**DIRECTIONS FOR THIS TASK:** Text only, exactly as given: reproduce the entries below without their pictures.

**EXERCISE DATA:**
---
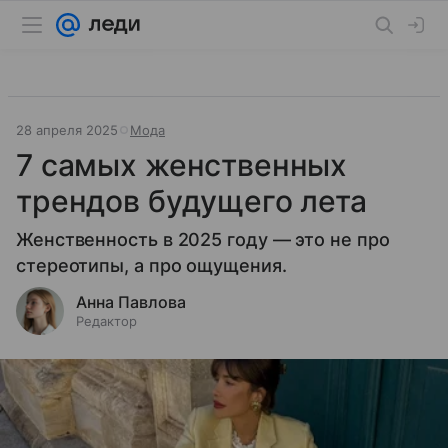
28 апреля 2025
Мода
7 самых женственных
трендов будущего лета
Женственность в 2025 году — это не про
стереотипы, а про ощущения.
Анна Павлова
Редактор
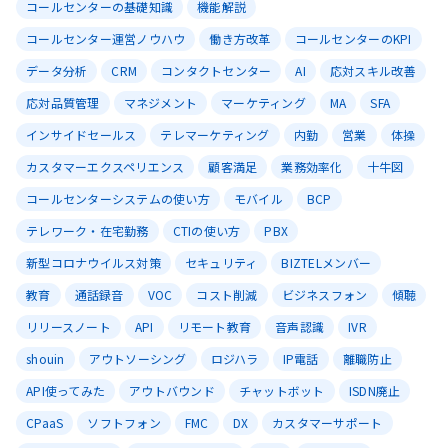
コールセンターの基礎知識
機能解説
コールセンター運営ノウハウ
働き方改革
コールセンターのKPI
データ分析
CRM
コンタクトセンター
AI
応対スキル改善
応対品質管理
マネジメント
マーケティング
MA
SFA
インサイドセールス
テレマーケティング
内勤
営業
体操
カスタマーエクスペリエンス
顧客満足
業務効率化
十牛図
コールセンターシステムの使い方
モバイル
BCP
テレワーク・在宅勤務
CTIの使い方
PBX
新型コロナウイルス対策
セキュリティ
BIZTELメンバー
教育
通話録音
VOC
コスト削減
ビジネスフォン
傾聴
リリースノート
API
リモート教育
音声認識
IVR
shouin
アウトソーシング
ロジハラ
IP電話
離職防止
API使ってみた
アウトバウンド
チャットボット
ISDN廃止
CPaaS
ソフトフォン
FMC
DX
カスタマーサポート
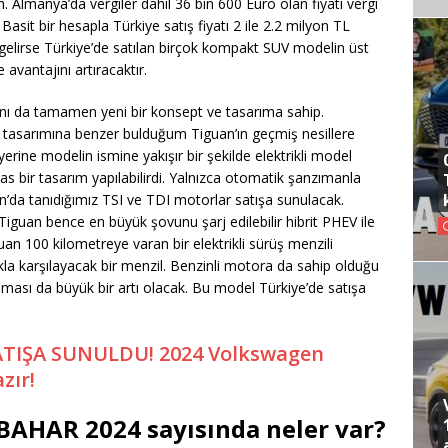
 Almanya’da vergiler dahil 36 bin 600 Euro olan fiyatı vergi
Basit bir hesapla Türkiye satış fiyatı 2 ile 2.2 milyon TL
 gelirse Türkiye’de satılan birçok kompakt SUV modelin üst
avantajını artıracaktır.
anı da tamamen yeni bir konsept ve tasarıma sahip.
n tasarımına benzer bulduğum Tiguan’ın geçmiş nesillere
yerine modelin ismine yakışır bir şekilde elektrikli model
s bir tasarım yapılabilirdi. Yalnızca otomatik şanzımanla
’da tanıdığımız TSI ve TDI motorlar satışa sunulacak.
 Tiguan bence en büyük şovunu şarj edilebilir hibrit PHEV ile
uan 100 kilometreye varan bir elektrikli sürüş menzili
kla karşılayacak bir menzil. Benzinli motora da sahip olduğu
lmaması da büyük bir artı olacak. Bu model Türkiye’de satışa
TIŞA SUNULDU! 2024 Volkswagen
zır!
 BAHAR 2024 sayısında neler var?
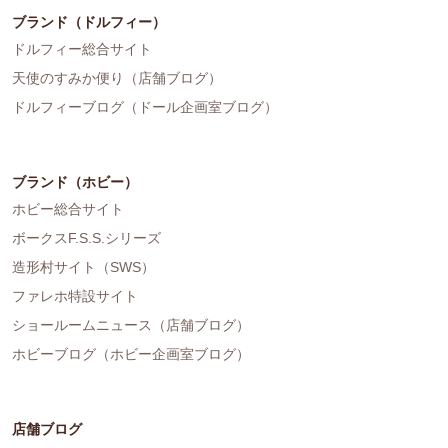
ブランド（ドルフィー）
ドルフィー総合サイト
天使のすみか便り（店舗ブログ）
ドルフィーブログ（ドール企画室ブログ）
ブランド（ホビー）
ホビー総合サイト
ボークスF.S.S.シリーズ
造形村サイト（SWS）
ファレホ特設サイト
ショールームニュース（店舗ブログ）
ホビーブログ（ホビー企画室ブログ）
店舗ブログ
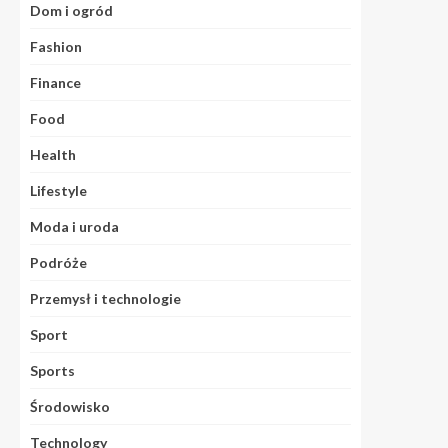
Dom i ogród
Fashion
Finance
Food
Health
Lifestyle
Moda i uroda
Podróże
Przemysł i technologie
Sport
Sports
Środowisko
Technology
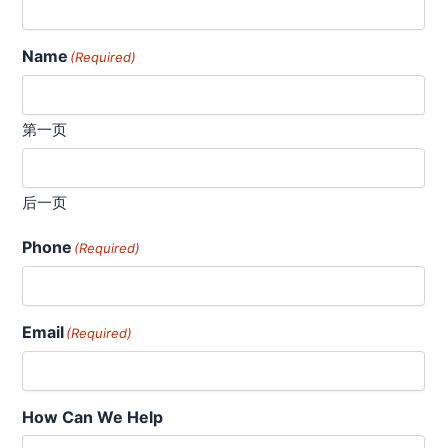
Name
(Required)
第一页
后一页
Phone
(Required)
Email
(Required)
How Can We Help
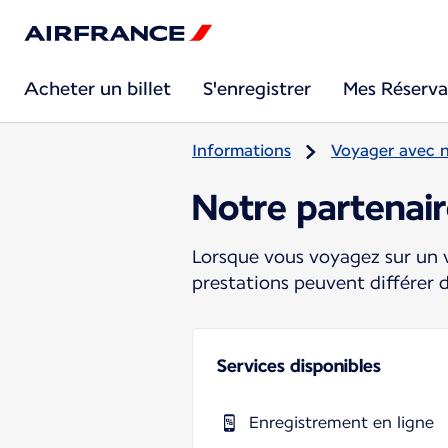
Acheter un billet
S'enregistrer
Mes Réserva
Informations
Voyager avec 
Notre partenair
Lorsque vous voyagez sur un v
prestations peuvent différer 
Services disponibles
Enregistrement en ligne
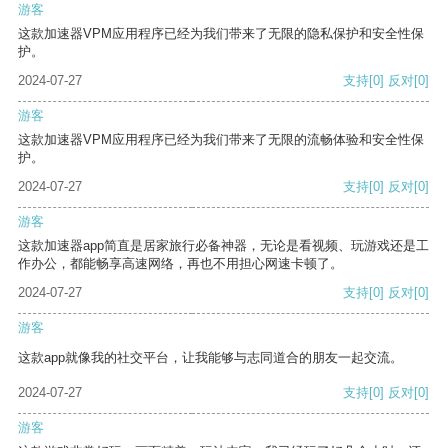
游客
这款加速器VPM应用程序已经为我们带来了无限的隐私保护和安全性保
护。
2024-07-27
支持
[0]
反对
[0]
游客
这款加速器VPM应用程序已经为我们带来了无限的流畅体验和安全性保
护。
2024-07-27
支持
[0]
反对
[0]
游客
这款加速器app简直是居家旅行必备神器，无论是看视频、玩游戏还是工
作办公，都能畅享高速网络，再也不用担心网速卡顿了。
2024-07-27
支持
[0]
反对
[0]
游客
这款app就像我的社交平台，让我能够与志同道合的朋友一起交流。
2024-07-27
支持
[0]
反对
[0]
游客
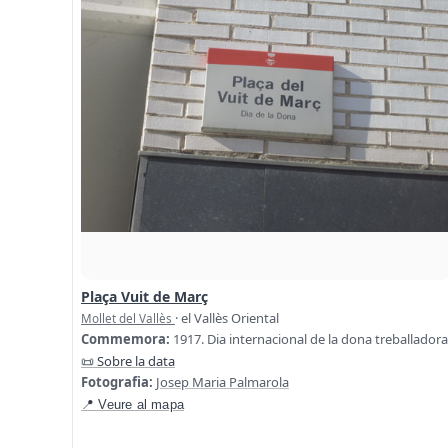
Plaça Vuit de Març
· el Vallès Oriental
Mollet del Vallès
Commemora:
1917. Dia internacional de la dona treballadora
📜 Sobre la data
Fotografia:
Josep Maria Palmarola
📍 Veure al mapa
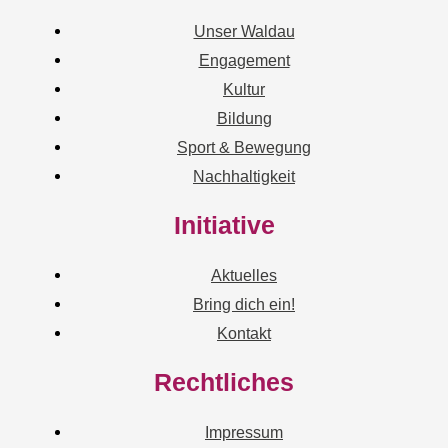
Unser Waldau
Engagement
Kultur
Bildung
Sport & Bewegung
Nachhaltigkeit
Initiative
Aktuelles
Bring dich ein!
Kontakt
Rechtliches
Impressum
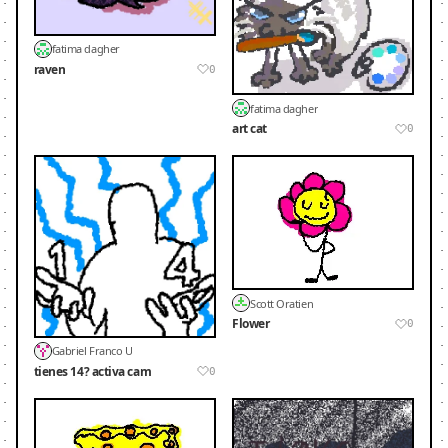
fatima dagher
raven
0
fatima dagher
art cat
0
Scott Oratien
Flower
0
Gabriel Franco U
tienes 14? activa cam
0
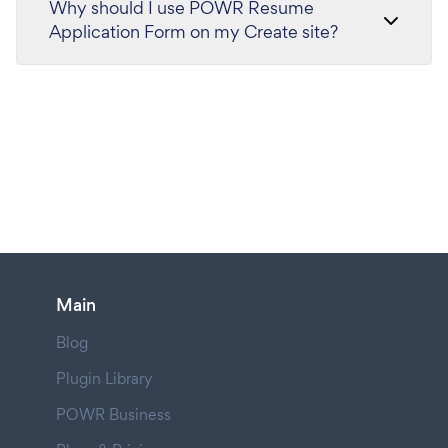
Why should I use POWR Resume
Application Form on my Create site?
Main
Blog
Plugin Library
POWR Business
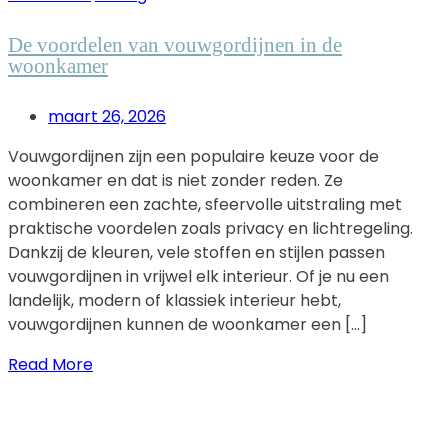
De voordelen van vouwgordijnen in de
woonkamer
maart 26, 2026
Vouwgordijnen zijn een populaire keuze voor de
woonkamer en dat is niet zonder reden. Ze
combineren een zachte, sfeervolle uitstraling met
praktische voordelen zoals privacy en lichtregeling.
Dankzij de kleuren, vele stoffen en stijlen passen
vouwgordijnen in vrijwel elk interieur. Of je nu een
landelijk, modern of klassiek interieur hebt,
vouwgordijnen kunnen de woonkamer een […]
Read More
---
**EXPECTED ANSWER:**
28 апреля 2025
Мода
7 самых женственных
трендов будущего лета
Женственность в 2025 году — это не про
стереотипы, а про ощущения.
Анна Павлова
Редактор
コールセンターの基礎知識
機能解説
コールセンター運営ノウハウ
働き方改革
コールセンターのKPI
データ分析
CRM
コンタクトセンター
AI
応対スキル改善
応対品質管理
マネジメント
マーケティング
MA
SFA
インサイドセールス
テレマーケティング
内勤
営業
体操
カスタマーエクスペリエンス
顧客満足
業務効率化
十牛図
コールセンターシステムの使い方
モバイル
BCP
テレワーク・在宅勤務
CTIの使い方
PBX
新型コロナウイルス対策
セキュリティ
BIZTELメンバー
教育
通話録音
VOC
コスト削減
ビジネスフォン
傾聴
リリースノート
API
リモート教育
音声認識
IVR
shouin
アウトソーシング
ロジハラ
IP電話
離職防止
API使ってみた
アウトバウンド
チャットボット
ISDN廃止
CPaaS
ソフトフォン
FMC
DX
カスタマーサポート
 Almanya’da vergiler dahil 36 bin 600 Euro olan fiyatı vergi
Basit bir hesapla Türkiye satış fiyatı 2 ile 2.2 milyon TL
 gelirse Türkiye’de satılan birçok kompakt SUV modelin üst
avantajını artıracaktır.
anı da tamamen yeni bir konsept ve tasarıma sahip.
n tasarımına benzer bulduğum Tiguan’ın geçmiş nesillere
yerine modelin ismine yakışır bir şekilde elektrikli model
s bir tasarım yapılabilirdi. Yalnızca otomatik şanzımanla
’da tanıdığımız TSI ve TDI motorlar satışa sunulacak.
 Tiguan bence en büyük şovunu şarj edilebilir hibrit PHEV ile
uan 100 kilometreye varan bir elektrikli sürüş menzili
kla karşılayacak bir menzil. Benzinli motora da sahip olduğu
lmaması da büyük bir artı olacak. Bu model Türkiye’de satışa
TIŞA SUNULDU! 2024 Volkswagen
zır!
 BAHAR 2024 sayısında neler var?
ブランド（ドルフィー）
ドルフィー総合サイト
天使のすみか便り（店舗ブログ）
ドルフィーブログ（ドール企画室ブログ）
ブランド（ホビー）
ホビー総合サイト
ボークスF.S.S.シリーズ
造形村サイト（SWS）
ファレホ特設サイト
ショールームニュース（店舗ブログ）
ホビーブログ（ホビー企画室ブログ）
店舗ブログ
Dom i ogród
Fashion
Finance
Food
Health
Lifestyle
Moda i uroda
Podróże
Przemysł i technologie
Sport
Sports
Środowisko
Technology
Name
(Required)
第一页
后一页
Phone
(Required)
Email
(Required)
How Can We Help
Acheter un billet
S'enregistrer
Mes Réserva
Informations
Voyager avec 
Notre partenair
Lorsque vous voyagez sur un v
prestations peuvent différer 
Services disponibles
Enregistrement en ligne
游客
这款加速器VPM应用程序已经为我们带来了无限的隐私保护和安全性保
护。
2024-07-27
支持
[0]
反对
[0]
游客
这款加速器VPM应用程序已经为我们带来了无限的流畅体验和安全性保
护。
2024-07-27
支持
[0]
反对
[0]
游客
这款加速器app简直是居家旅行必备神器，无论是看视频、玩游戏还是工
作办公，都能畅享高速网络，再也不用担心网速卡顿了。
2024-07-27
支持
[0]
反对
[0]
游客
这款app就像我的社交平台，让我能够与志同道合的朋友一起交流。
2024-07-27
支持
[0]
反对
[0]
游客
Plaça Vuit de Març
· el Vallès Oriental
Mollet del Vallès
Commemora:
1917. Dia internacional de la dona treballadora
📜 Sobre la data
Fotografia:
Josep Maria Palmarola
📍 Veure al mapa
Unser Waldau
Engagement
Kultur
Bildung
Sport & Bewegung
Nachhaltigkeit
Initiative
Aktuelles
Bring dich ein!
Kontakt
Rechtliches
Impressum
fatima dagher
raven
0
fatima dagher
art cat
0
Scott Oratien
Flower
0
Gabriel Franco U
tienes 14? activa cam
0
Why should I use POWR Resume
Application Form on my Create site?
Main
Blog
Plugin Library
POWR Business
De voordelen van vouwgordijnen in de
woonkamer
maart 26, 2026
Vouwgordijnen zijn een populaire keuze voor de
woonkamer en dat is niet zonder reden. Ze
combineren een zachte, sfeervolle uitstraling met
praktische voordelen zoals privacy en lichtregeling.
Dankzij de kleuren, vele stoffen en stijlen passen
vouwgordijnen in vrijwel elk interieur. Of je nu een
landelijk, modern of klassiek interieur hebt,
vouwgordijnen kunnen de woonkamer een […]
Read More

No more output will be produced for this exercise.